Submitted by Robert Jung on Thu, 12/21/2006 - 9:40am.

Now that's clever...

For those of you who pay attention to those little headline bullets on this site's home page, you might have remembered this tidbit from a few weeks back:

Oil Companies Stop Teachers from Taking "Inconvenient Truth" DVDs

At hundreds of screenings this year of "An Inconvenient Truth," the first thing many viewers said after the lights came up was that every student in every school in the United States needed to see this movie.

The producers of former vice president Al Gore's film about global warming, myself included, certainly agreed. So the company that made the documentary decided to offer 50,000 free DVDs to the National Science Teachers Association (NSTA) for educators to use in their classrooms. It seemed like a no-brainer.

The teachers had a different idea: Thanks but no thanks, they said.

In their e-mail rejection, they expressed concern that other "special interests" might ask to distribute materials, too; they said they didn't want to offer "political" endorsement of the film; and they saw "little, if any, benefit to NSTA or its members" in accepting the free DVDs... But there was one more curious argument in the e-mail: Accepting the DVDs, they wrote, would place "unnecessary risk upon the [NSTA] capital campaign, especially certain targeted supporters." One of those supporters, it turns out, is the Exxon Mobil Corp.

...NSTA's list of corporate donors also includes Shell Oil and the American Petroleum Institute (API), which funds NSTA's Web site on the science of energy. There, students can find a section called "Running on Oil" and read a page that touts the industry's environmental track record -- citing improvements mostly attributable to laws that the companies fought tooth and nail, by the way -- but makes only vague references to spills or pollution. NSTA has distributed a video produced by API called "You Can't Be Cool Without Fuel," a shameless pitch for oil dependence.

And it gets worse: according to David, since the printing of the editorial quoted above, the NSTA has been trying to whitewash its long association with the petroleum industries. You can get more details -- and see the unvarnished evidence -- here.
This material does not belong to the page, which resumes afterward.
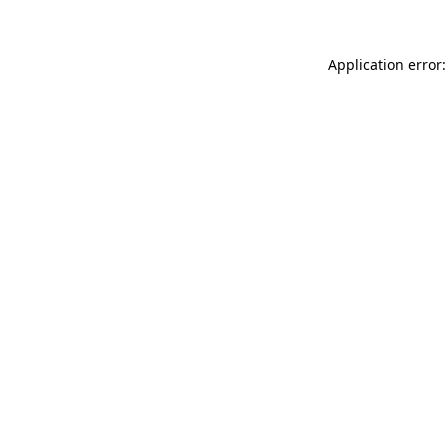
Application error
Still, proving that you can't keep a good idea down, the word now is that "Inconvenient Truth" producer Laurie David is doing an end-run around the NSTA's petroleum-industry masters:

Scores of teachers from across the country e-mailed David in support of the movie, asking for copies. And at least 15 organizations, including the National Association of Biology Teachers, the National Gardening Association, the Association of Science-Technology Centers and the United Steelworkers, have contacted her to offer distribution help.

David said she has decided not to go through any specific organization but will make the DVD available free to the first 50,000 teachers who request it. If demand exceeds supply, she said, she will try to find private funding to pay for additional copies to distribute.

"Our teachers deserve better than what they are getting," David said.